A monitoring brief is the single document that tells your vendor, agency, or internal analyst what to track, who needs it, and how fast. Without one, you end up with a noisy feed that nobody trusts and everybody ignores. A good brief takes 30 minutes to write and saves weeks of back-and-forth.
What Goes in the Brief
The brief answers five questions. If you can answer these on one page, you have a working brief.

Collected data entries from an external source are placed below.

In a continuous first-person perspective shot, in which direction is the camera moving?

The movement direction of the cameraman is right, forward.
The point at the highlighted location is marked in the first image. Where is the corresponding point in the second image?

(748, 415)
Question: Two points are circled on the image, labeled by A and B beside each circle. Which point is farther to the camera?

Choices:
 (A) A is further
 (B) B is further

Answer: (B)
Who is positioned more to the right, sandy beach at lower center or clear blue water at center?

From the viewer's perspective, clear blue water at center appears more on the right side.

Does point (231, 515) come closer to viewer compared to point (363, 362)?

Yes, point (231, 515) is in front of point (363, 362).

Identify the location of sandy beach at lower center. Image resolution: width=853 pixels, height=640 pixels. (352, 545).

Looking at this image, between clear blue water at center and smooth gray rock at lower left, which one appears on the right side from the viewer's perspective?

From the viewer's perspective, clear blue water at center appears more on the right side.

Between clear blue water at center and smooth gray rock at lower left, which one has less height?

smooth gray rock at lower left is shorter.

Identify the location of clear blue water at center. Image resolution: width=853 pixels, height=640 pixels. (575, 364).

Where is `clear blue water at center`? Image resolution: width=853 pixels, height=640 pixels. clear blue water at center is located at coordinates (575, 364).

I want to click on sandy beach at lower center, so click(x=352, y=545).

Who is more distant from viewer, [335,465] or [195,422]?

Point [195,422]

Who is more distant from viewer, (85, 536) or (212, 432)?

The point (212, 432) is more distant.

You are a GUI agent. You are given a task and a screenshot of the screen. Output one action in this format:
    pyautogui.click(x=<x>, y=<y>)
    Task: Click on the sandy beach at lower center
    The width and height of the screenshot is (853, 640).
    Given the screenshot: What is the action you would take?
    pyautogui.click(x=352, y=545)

1. What Are We Monitoring and Why?
List every entity that matters:
- Brand names including abbreviations, trading names, and common misspellings (e.g., "Lloyds" vs "Lloyd's" vs "Lloyds Banking Group")
- Senior leaders by name -- CEO, CFO, anyone who speaks publicly
- Products and services that carry reputational weight
- Key topics -- regulatory themes, ESG commitments, M&A activity
- Competitors -- typically three to six, with the same level of detail
For each entity, write one sentence explaining why it matters. This stops scope creep later. If someone asks to add a new term, they need to explain the decision it supports.

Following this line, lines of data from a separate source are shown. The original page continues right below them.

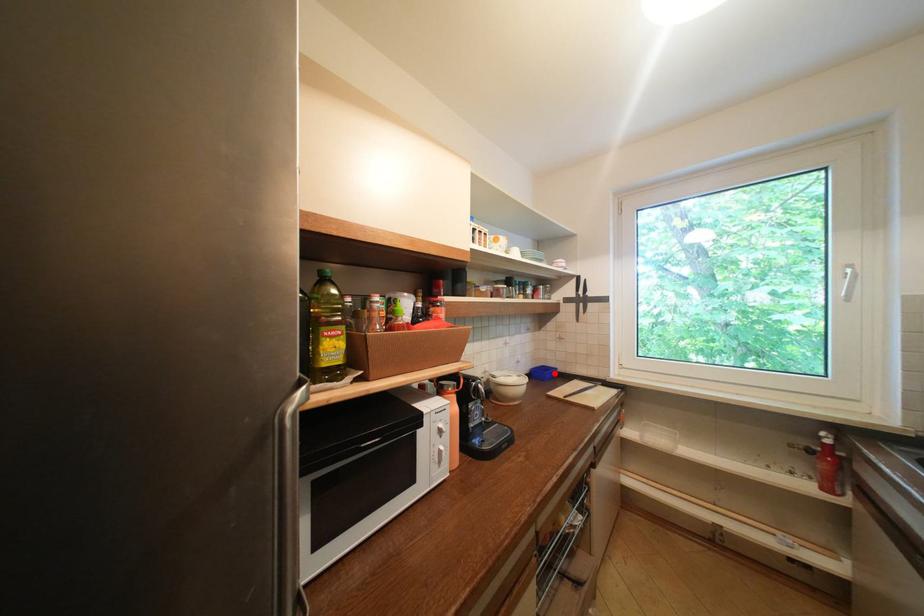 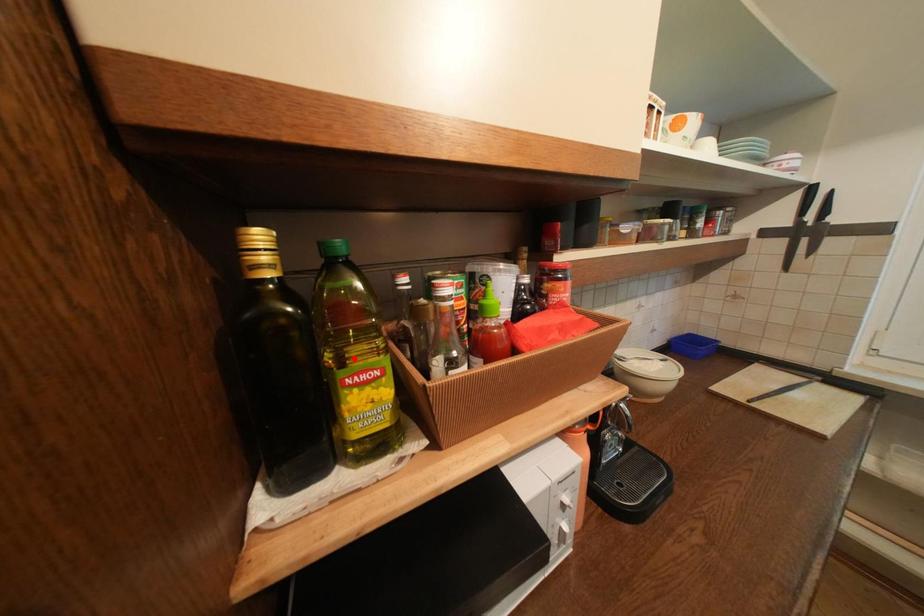 I am providing you with two images of the same scene from different viewpoints. A red point is marked on the first image and another point is marked on the second image. Is the marked point in image1 the same physical position as the marked point in image2?

No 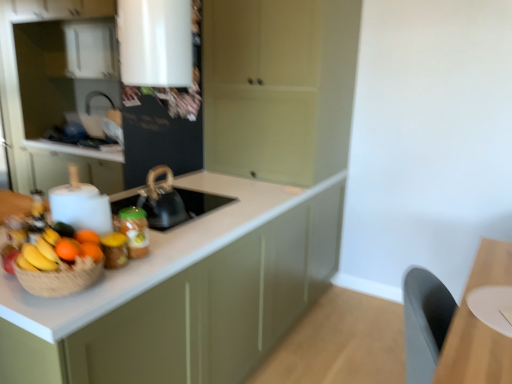 This screenshot has height=384, width=512. In order to click on vacant space in front of translucent glass jar at center in this screenshot , I will do `click(132, 274)`. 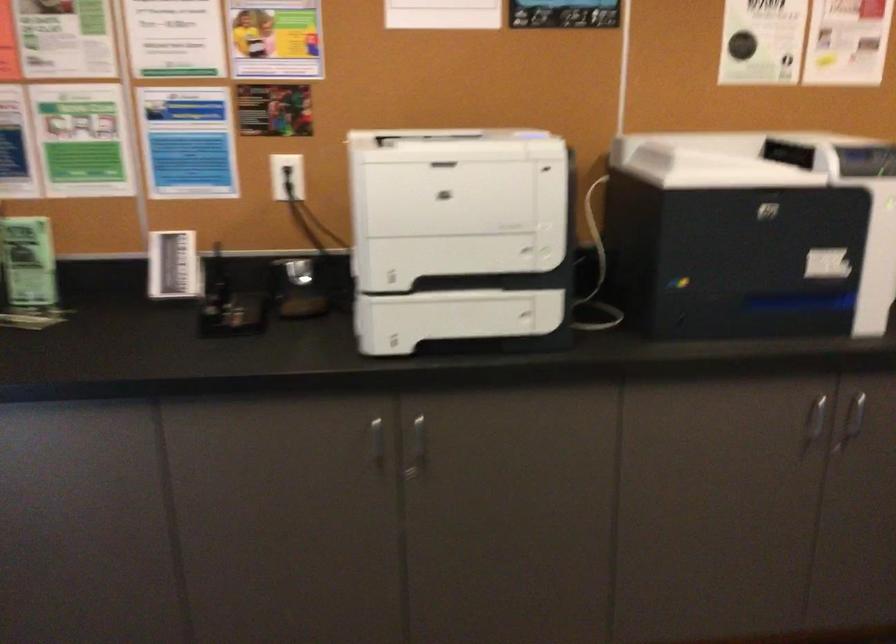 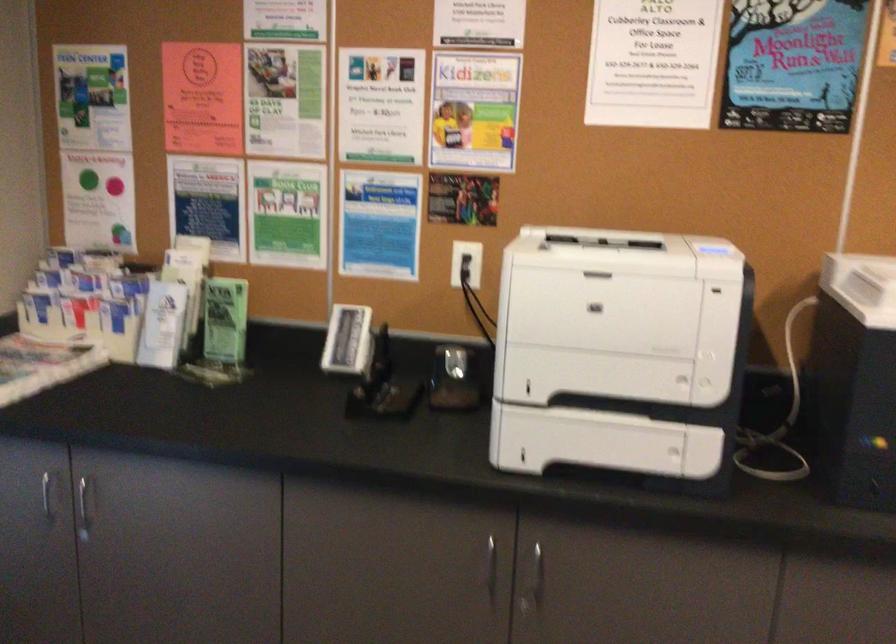 Which direction would the cameraman need to move to produce the second image?

The movement direction of the cameraman is right, forward.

2. What Sources Do We Need?
Specify tiers rather than listing every outlet. For a UK-focused programme:
- Tier 1: BBC, Sky News, FT, Guardian, Times, Telegraph, Daily Mail -- high-reach outlets that shape public narrative
- Tier 2: trade and sector press relevant to your industry (e.g., Insurance Journal, The Grocer, Citywire, PR Week, Campaign, Health Service Journal)
- Tier 3: regional press aligned to your operational sites, offices, or customer base (e.g., Manchester Evening News, Yorkshire Post, Evening Standard)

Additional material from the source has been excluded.